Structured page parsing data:
==============================
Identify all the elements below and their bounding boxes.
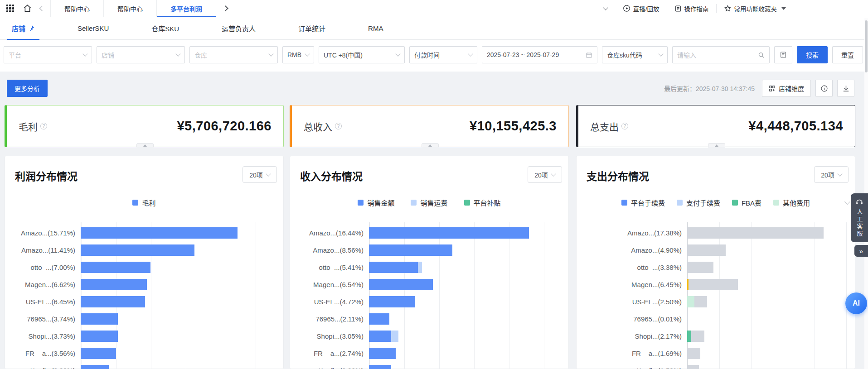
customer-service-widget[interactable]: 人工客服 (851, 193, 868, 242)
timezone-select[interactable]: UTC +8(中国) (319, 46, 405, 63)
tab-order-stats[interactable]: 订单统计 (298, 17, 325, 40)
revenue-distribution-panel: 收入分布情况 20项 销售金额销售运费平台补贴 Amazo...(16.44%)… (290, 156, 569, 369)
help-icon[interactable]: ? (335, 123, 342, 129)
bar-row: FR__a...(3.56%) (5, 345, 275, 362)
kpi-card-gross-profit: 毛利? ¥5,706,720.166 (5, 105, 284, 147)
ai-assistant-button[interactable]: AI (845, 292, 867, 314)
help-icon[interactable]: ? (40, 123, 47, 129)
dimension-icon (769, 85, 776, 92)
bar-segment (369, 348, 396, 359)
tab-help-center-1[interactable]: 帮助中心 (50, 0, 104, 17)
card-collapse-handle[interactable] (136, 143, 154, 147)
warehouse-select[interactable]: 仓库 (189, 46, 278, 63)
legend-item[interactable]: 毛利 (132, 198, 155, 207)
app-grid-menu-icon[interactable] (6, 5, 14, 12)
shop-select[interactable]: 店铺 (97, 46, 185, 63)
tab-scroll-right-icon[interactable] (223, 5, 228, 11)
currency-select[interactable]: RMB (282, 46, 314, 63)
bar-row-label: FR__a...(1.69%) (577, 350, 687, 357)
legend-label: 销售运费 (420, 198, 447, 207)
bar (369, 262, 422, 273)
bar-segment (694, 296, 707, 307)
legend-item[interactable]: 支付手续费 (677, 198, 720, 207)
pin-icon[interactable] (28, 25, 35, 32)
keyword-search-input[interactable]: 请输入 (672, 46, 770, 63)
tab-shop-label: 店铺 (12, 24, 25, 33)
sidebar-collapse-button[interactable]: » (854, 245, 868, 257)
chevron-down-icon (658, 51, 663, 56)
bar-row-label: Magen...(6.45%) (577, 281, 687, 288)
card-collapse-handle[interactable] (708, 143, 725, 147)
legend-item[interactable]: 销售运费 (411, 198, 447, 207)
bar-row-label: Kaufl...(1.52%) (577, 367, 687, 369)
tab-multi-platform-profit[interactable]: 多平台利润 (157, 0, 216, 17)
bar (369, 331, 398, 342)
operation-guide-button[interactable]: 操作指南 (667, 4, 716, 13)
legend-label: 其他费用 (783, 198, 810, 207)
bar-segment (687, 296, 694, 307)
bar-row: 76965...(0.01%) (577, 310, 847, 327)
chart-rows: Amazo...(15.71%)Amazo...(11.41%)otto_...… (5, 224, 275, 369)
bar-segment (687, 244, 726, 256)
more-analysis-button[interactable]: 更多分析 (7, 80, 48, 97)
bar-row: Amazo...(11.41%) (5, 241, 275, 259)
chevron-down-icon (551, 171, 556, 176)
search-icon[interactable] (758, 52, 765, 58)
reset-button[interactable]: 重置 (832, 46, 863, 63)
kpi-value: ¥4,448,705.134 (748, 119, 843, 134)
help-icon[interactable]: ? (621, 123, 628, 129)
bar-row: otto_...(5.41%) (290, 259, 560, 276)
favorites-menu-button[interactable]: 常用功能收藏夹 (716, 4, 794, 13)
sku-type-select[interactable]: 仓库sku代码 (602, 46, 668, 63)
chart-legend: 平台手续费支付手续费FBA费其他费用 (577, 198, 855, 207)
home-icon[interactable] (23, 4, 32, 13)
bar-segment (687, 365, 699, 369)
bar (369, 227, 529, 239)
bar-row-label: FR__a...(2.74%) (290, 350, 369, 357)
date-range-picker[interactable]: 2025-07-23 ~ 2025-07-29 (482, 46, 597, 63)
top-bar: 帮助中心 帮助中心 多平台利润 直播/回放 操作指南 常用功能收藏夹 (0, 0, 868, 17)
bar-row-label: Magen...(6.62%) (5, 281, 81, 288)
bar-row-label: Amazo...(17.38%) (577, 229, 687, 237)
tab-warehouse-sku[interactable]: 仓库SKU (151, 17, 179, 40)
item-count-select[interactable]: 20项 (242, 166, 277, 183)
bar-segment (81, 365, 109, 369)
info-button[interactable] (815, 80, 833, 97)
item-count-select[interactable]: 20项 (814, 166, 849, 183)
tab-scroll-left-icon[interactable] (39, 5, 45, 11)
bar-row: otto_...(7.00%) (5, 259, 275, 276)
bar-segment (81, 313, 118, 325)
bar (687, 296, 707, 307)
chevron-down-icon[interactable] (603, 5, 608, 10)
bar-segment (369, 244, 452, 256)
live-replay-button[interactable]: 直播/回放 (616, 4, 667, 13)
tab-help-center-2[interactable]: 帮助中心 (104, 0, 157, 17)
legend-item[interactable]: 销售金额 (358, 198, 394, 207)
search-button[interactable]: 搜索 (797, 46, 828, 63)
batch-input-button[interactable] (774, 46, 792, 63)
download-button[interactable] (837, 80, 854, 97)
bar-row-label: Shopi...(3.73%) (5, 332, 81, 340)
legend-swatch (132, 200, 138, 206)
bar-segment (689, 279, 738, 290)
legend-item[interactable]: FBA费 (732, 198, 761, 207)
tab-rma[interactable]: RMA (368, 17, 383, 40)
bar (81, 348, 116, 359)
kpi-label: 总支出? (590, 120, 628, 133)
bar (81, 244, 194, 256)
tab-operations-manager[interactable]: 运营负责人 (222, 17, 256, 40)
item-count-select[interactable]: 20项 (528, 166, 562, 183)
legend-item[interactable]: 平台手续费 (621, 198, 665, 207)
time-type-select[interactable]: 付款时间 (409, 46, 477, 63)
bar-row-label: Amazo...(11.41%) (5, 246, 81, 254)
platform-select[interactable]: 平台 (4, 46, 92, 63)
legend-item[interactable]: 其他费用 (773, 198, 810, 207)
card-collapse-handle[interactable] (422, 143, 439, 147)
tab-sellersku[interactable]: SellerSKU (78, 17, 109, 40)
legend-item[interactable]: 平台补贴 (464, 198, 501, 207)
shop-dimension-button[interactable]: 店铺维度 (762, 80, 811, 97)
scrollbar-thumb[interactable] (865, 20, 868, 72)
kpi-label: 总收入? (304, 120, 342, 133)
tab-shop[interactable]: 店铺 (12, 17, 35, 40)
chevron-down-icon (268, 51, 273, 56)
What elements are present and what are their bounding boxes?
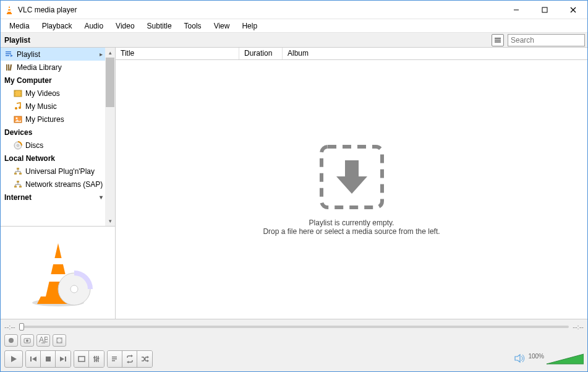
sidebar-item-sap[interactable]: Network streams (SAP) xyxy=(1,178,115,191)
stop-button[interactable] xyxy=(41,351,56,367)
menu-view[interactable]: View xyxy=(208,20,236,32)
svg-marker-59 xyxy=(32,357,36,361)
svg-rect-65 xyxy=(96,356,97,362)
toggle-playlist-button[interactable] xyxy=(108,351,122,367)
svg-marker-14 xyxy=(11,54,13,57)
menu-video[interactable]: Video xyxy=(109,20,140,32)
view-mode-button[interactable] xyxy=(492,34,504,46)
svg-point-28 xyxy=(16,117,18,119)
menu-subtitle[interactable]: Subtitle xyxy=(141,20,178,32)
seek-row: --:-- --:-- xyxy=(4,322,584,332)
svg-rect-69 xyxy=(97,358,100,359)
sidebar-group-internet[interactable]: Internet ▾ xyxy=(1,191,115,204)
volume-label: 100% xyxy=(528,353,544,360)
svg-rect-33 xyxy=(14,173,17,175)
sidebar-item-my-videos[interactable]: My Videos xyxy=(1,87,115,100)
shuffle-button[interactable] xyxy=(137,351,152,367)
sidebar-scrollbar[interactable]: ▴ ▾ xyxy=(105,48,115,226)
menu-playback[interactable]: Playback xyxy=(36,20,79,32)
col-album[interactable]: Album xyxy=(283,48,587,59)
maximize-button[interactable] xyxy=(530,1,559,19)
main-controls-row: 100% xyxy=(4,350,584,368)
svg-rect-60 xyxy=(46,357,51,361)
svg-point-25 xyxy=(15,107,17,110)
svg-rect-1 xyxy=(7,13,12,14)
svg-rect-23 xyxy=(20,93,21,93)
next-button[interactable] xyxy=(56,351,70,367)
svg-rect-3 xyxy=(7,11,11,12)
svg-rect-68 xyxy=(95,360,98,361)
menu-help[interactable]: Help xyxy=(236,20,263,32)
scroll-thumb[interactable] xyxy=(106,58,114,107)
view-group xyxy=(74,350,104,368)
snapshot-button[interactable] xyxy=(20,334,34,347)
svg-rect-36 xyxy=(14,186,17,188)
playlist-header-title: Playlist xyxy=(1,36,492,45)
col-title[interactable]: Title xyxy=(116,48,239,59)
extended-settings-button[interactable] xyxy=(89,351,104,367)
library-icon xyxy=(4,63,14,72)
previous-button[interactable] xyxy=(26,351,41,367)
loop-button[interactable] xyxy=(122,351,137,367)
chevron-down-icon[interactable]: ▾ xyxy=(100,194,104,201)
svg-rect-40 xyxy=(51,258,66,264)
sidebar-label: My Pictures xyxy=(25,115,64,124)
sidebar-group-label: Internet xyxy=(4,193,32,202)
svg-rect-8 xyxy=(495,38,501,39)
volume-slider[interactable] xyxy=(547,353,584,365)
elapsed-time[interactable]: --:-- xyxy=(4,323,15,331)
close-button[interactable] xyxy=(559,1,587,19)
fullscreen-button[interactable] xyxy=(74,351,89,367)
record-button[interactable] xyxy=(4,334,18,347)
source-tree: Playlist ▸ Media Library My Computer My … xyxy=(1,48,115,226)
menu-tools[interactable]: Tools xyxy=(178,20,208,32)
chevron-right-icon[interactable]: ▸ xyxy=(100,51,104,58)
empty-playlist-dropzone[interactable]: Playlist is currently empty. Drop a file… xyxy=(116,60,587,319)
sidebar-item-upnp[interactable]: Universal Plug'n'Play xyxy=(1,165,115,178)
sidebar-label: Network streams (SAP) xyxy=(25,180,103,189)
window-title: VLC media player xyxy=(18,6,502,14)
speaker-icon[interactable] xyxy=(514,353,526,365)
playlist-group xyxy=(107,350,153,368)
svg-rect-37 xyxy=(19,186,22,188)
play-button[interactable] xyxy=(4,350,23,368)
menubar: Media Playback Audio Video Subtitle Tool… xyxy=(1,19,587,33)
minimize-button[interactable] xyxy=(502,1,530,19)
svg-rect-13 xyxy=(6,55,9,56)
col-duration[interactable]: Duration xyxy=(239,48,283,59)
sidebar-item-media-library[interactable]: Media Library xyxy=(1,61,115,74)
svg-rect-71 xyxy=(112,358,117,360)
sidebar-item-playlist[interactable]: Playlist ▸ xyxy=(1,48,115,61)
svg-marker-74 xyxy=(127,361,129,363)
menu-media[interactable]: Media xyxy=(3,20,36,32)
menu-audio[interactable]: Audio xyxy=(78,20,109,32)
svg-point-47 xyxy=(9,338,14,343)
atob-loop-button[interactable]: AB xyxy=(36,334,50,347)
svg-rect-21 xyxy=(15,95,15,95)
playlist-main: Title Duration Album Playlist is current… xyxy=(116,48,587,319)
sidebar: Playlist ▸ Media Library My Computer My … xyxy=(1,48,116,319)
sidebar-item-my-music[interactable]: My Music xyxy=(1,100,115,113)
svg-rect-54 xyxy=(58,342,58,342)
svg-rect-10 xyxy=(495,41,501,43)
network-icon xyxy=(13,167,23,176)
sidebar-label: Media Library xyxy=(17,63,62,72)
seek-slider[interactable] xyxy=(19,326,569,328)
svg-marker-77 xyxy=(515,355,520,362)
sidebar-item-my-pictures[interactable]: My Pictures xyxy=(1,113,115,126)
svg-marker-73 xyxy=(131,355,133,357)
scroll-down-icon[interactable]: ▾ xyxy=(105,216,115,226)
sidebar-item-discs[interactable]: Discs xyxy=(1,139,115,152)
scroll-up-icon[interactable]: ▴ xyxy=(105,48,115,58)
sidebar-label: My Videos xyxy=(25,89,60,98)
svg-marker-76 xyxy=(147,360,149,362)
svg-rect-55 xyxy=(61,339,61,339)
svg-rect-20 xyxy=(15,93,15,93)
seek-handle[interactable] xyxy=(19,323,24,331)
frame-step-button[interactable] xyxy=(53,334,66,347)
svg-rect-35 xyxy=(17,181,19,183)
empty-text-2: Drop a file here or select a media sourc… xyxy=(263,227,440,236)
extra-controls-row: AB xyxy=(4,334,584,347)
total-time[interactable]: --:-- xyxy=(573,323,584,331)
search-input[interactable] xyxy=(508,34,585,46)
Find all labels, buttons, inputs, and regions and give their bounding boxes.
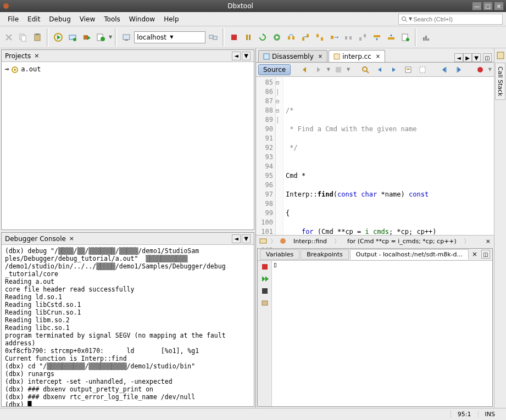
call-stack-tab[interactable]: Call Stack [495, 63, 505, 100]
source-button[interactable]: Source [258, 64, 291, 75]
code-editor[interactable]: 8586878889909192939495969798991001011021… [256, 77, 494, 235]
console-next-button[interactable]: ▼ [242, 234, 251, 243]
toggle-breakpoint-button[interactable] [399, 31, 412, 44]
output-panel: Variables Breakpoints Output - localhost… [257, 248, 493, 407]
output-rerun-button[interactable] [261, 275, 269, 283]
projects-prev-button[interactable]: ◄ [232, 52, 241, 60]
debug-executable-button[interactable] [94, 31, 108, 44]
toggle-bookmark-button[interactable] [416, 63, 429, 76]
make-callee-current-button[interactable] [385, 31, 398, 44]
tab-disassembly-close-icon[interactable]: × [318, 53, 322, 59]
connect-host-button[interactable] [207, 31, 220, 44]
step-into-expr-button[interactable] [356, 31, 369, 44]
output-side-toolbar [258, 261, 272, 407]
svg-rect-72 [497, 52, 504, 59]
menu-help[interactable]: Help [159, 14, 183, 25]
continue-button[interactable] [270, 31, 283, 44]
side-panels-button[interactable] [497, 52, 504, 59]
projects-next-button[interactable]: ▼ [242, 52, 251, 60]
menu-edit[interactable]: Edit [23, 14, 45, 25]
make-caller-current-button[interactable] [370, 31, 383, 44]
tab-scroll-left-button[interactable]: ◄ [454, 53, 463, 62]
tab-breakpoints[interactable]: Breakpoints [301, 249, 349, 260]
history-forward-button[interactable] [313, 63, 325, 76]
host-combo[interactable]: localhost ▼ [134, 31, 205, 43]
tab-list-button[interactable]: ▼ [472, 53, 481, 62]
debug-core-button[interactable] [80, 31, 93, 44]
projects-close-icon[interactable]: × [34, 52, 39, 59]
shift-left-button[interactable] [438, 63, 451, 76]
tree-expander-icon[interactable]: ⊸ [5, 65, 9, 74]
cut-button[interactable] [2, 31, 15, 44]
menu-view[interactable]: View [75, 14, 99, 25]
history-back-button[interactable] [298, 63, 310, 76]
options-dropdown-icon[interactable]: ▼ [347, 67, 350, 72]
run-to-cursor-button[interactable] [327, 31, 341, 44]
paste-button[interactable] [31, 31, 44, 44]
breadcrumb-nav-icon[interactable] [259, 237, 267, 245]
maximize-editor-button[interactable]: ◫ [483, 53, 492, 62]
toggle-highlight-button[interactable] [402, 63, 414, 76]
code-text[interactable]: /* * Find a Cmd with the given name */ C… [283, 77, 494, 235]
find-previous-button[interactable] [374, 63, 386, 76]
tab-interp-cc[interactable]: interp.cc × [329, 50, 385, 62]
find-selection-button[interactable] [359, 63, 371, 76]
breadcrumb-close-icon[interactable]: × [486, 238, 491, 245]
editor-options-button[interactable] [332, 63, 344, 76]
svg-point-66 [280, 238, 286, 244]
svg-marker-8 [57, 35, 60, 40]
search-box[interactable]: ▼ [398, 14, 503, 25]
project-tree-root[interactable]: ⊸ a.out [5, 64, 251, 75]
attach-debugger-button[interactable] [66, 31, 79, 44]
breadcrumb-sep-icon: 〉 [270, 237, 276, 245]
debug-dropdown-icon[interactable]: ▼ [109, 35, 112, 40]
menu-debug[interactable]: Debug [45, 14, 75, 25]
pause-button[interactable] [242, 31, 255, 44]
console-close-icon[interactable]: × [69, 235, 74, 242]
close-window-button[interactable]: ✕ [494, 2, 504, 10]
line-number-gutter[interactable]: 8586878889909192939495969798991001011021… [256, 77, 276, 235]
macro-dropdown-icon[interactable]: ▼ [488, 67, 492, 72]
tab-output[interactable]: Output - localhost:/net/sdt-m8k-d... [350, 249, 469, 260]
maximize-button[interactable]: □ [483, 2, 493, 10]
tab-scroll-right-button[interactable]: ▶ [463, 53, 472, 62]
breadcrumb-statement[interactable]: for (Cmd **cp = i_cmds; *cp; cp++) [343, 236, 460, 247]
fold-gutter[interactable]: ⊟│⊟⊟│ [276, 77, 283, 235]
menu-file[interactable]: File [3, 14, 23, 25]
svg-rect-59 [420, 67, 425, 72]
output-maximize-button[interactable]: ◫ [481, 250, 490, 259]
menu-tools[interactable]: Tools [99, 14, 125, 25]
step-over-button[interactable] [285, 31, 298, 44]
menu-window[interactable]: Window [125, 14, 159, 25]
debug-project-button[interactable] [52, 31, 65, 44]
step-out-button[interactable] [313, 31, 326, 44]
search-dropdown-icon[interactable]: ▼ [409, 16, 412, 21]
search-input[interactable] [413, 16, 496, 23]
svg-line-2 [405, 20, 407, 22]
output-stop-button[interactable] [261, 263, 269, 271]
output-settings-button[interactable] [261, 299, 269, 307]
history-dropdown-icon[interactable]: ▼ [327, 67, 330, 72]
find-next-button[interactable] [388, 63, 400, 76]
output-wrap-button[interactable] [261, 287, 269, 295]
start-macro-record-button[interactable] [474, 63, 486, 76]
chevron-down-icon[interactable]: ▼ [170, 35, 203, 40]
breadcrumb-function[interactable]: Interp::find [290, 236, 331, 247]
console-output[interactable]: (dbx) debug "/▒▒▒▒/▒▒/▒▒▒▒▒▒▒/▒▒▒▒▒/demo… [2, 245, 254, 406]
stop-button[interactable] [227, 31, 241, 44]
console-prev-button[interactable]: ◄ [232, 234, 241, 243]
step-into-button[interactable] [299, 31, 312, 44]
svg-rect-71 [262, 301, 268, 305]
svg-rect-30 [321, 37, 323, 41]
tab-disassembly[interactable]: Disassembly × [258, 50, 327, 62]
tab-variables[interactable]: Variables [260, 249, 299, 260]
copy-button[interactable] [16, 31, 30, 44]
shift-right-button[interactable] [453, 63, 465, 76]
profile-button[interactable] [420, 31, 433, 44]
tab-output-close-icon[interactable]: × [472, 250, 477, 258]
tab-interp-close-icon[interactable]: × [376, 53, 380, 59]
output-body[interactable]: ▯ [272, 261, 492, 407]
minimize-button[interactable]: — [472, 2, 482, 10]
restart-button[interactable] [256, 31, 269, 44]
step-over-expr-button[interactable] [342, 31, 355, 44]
==============================
What you should do:
For the word "Magen", find all matching lines in the entries above and copy them out.

Finished exercise:
bar-row-label: Magen...(6.45%) (577, 281, 687, 288)
bar-row-label: Magen...(6.62%) (5, 281, 81, 288)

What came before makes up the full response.